Machine learning challenges in a used car sales companies like Spinny.

Gundeep Singh
5 min readMay 18, 2021
Photo by Samuele Errico Piccarini on Unsplash

If you have ever bought or sold a used car, then you know how hard is it to figure out the right price for the vehicle. The same problem is faced thousands of times a day in companies like Spinny.com, Cars24.com, Shift.com etc. The whole business of such companies is buying and selling pre-owned cars. Each one of them have their own pros, cons and unique selling propositions.

Predicting a used car price is one thing, however, predicting it on a scale of thousands of cars is a game of whole another level.

I was the first Data Scientist hire in Spinny in September 2019, and had a chance to work on such problem from ground up. Most of the business operations depended heavily on manual expertise and estimates of domain experts. This was becoming the bottleneck of the company and had to be automated as much as possible for faster and efficient operations.

A Glance at the complexity of Business Operations

“Tip of an Iceberg”, Photo by Jonathan Cooper on Unsplash

A huge amount of structured, but fragmented data was available throughout the companies’ google sheets. Some had a list of brands, models, variants with ex-show room prices. Some had a list of most searched vehicles on the website, or the list of details of cars sold and the prices at which they were bought, the repair cost etc.

Simple Automation

First step for such an automation was to semi-automate the things using the sheets. So each brand was assigned a deterioration rate per year or per 1000 kilometers. For example, say a Maruti Suzuki high end car’s price will decrease INR 50,000 every 50,000 kilometers and say another INR 50,000 for every year passed since its production year. In such way, very detailed breakpoints were created in google sheets to find out the price of a car, given its make, model, variant and other conditions. While calculating these prices, costs like the repair cost and the ownership transfer cost also had to be considered depending on the class & price of car.

Other factors

If Hyundai announces to launch a new i20 car next month, do you think the price of the second hand i20 cars will not be affected? The news from the car makers impact the demand, supply and the price game, of this industry in the real time.

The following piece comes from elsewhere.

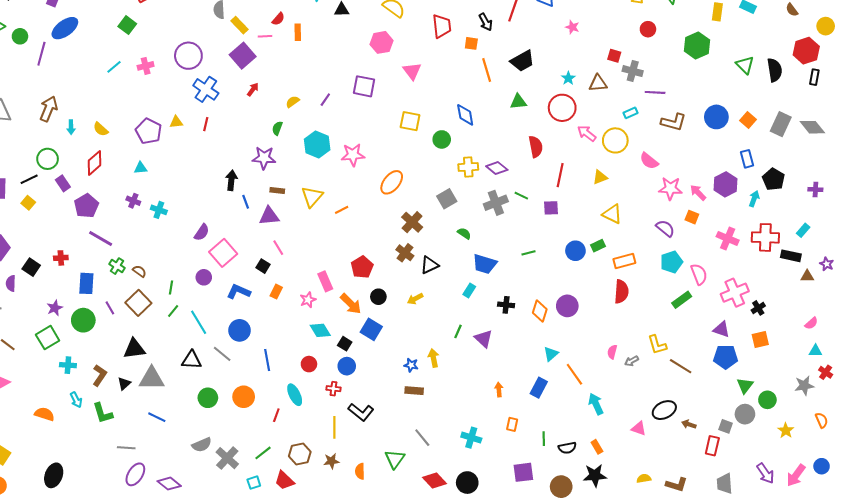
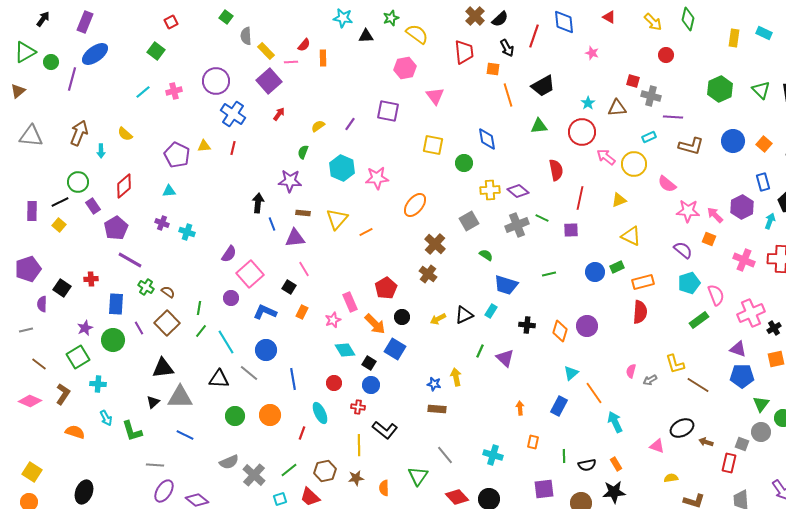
green hexagon: (697, 46) -> (720, 89), moved
yellow semicircle: (101, 129) -> (125, 134), moved
black triangle: (429, 265) -> (464, 315), moved
brown L-shape: (100, 375) -> (63, 394), moved
yellow semicircle: (644, 478) -> (671, 478), moved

Off-course, there is no defined path of solving such a deep machine learning problem that from outside might look like a tip of the iceberg. And you always have to double check the machine predictions with the human intelligence as the ticket size is high and the ticket volume is comparatively low unlike online ad-bids.

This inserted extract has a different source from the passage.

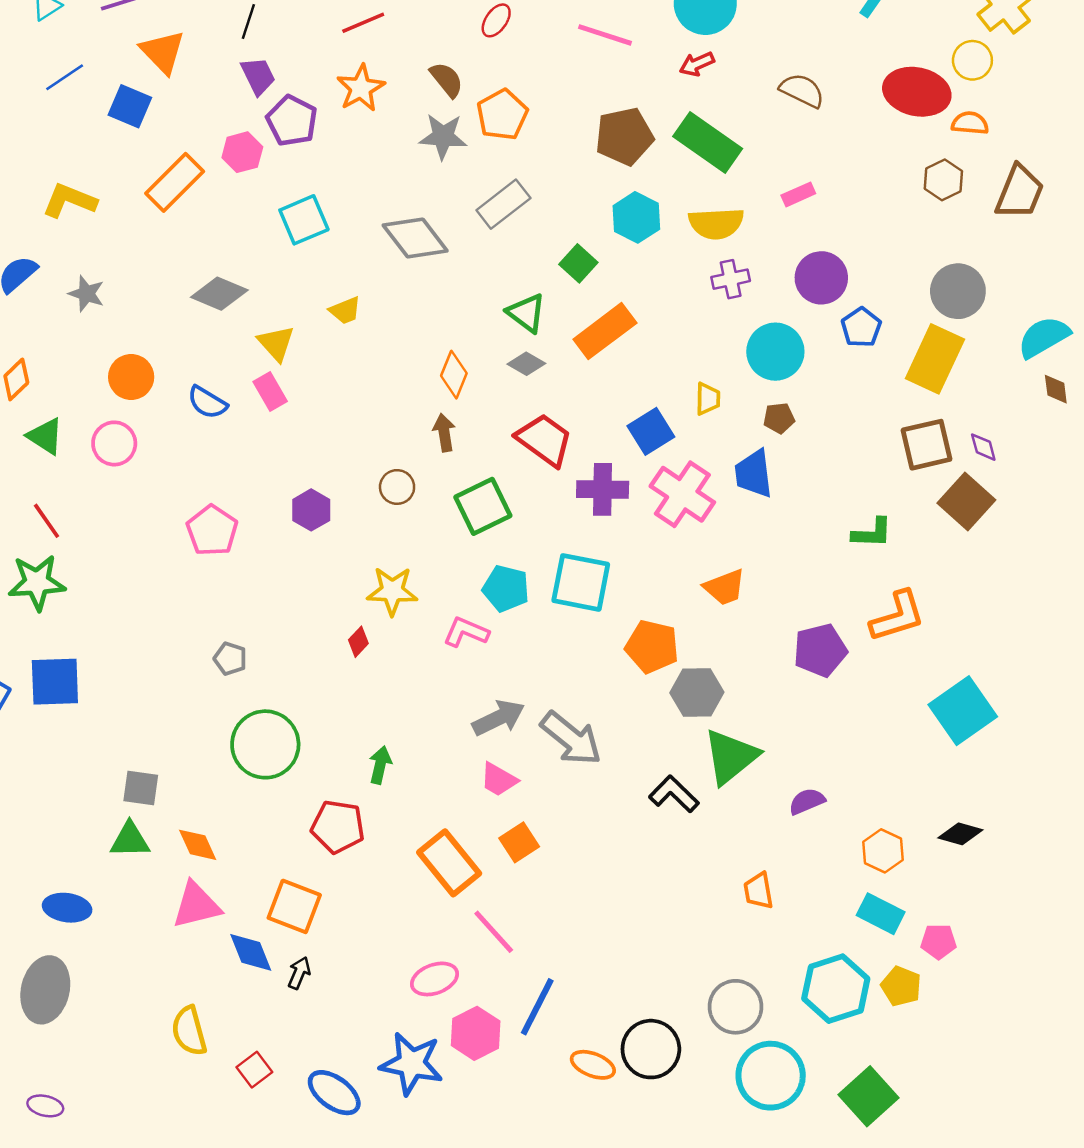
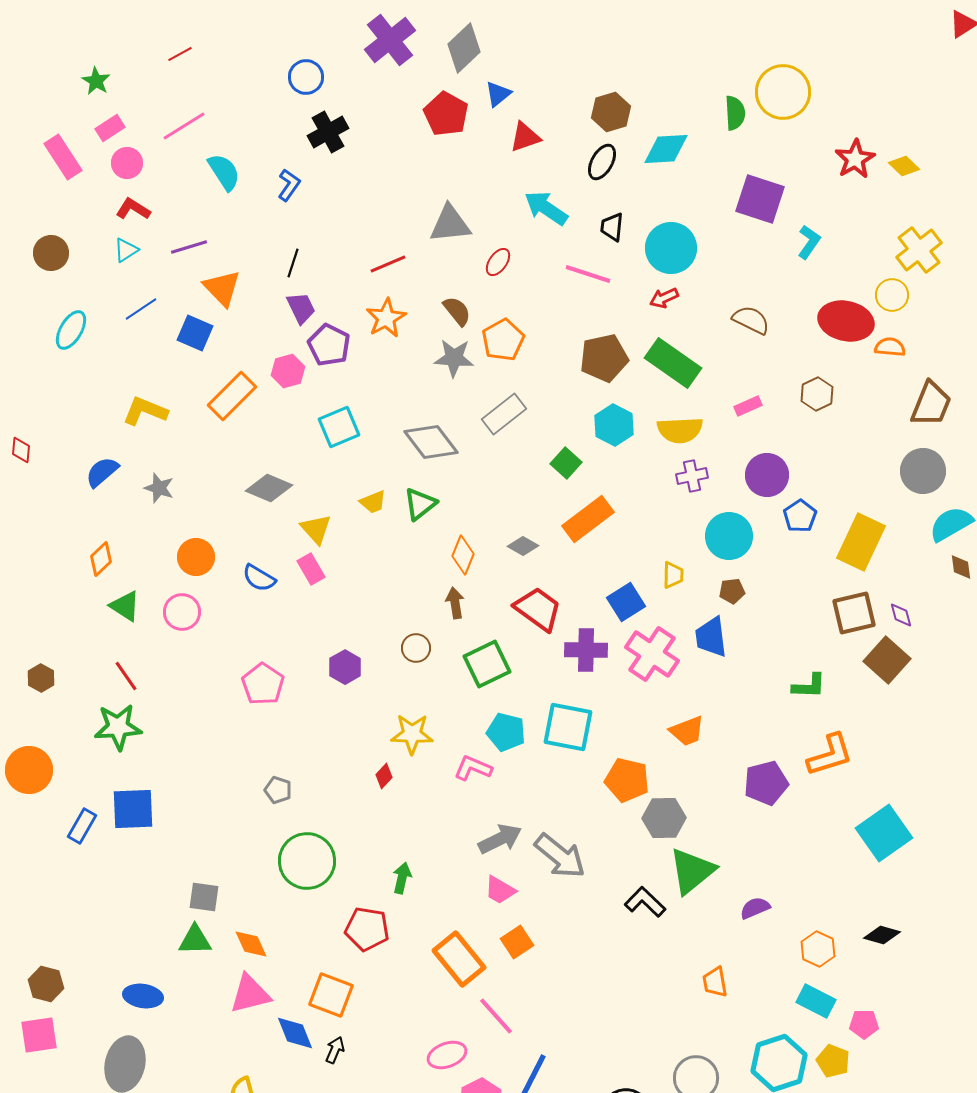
brown hexagon: (943, 180) -> (817, 394), moved
gray circle: (958, 291) -> (923, 471), moved
green triangle: (526, 313) -> (420, 504), moved, turned 45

While at a glance, it might seem like that the company buys the car a price and sells it at a higher price, the real picture is much more complex. The demand of cars is dynamic. The company just can’t buy a car say 2002 Mitsubishi Lancer that’s available for peanuts if there is no demand for such a car. A car will after-all require a space in a garage. Over time, a stale car adds up to the operation price. So only the cars in-demand can be bought so that the turn-around-time is less and operation cost can be minimized. Moreover, the cars for sale are purchased from multiple streams ranging from owner selling cars directly to company, to purchasing from online public listings, to buying thru online bidding systems like that of Cars24 or Olx cars, completing with other bidders. And if that complexity is not enough, think of a case where the company has to buy a car not for sale but just for listing on the website to display variety on the website or just think of the unexpected delays in car handover, repairs, documents processing etc.

Intertwined ecosystem of machine learning problems

In such a complex ecosystem, as a machine learning researcher / data scientist, you first need to figure out what do these problems look like mathematically and how are they related to each other. While one can create different types of mathematical relationships between the problems at hand, here’s what a high level overview of what this list of problems and their relation look like if you had to optimize such operations:

Assuming that you have an average turn around time, TAT, of 7 days. i.e. a car purchased from a seller is sold to a buyer in 7 days

  1. Demand Prediction, D, for cluster C (clustered on price range, make, model, variant etc)
  2. Supply Prediction, S for cluster C
  3. Buying/Bid Price Prediction, B, for each car for sale in the market. This depends on the supply of cars in the market as well. For example, if you need to a car in next 2 days, and there is an abundance of such cars, you can afford to lose 5 bids before winning one. To keep things simple, for now, we are not considering the probability of winning a bid or predicting a bargain range.
  4. Optimal Selling Price Prediction, O, optimized to be high enough to make good profits, but low enough to convert a sale.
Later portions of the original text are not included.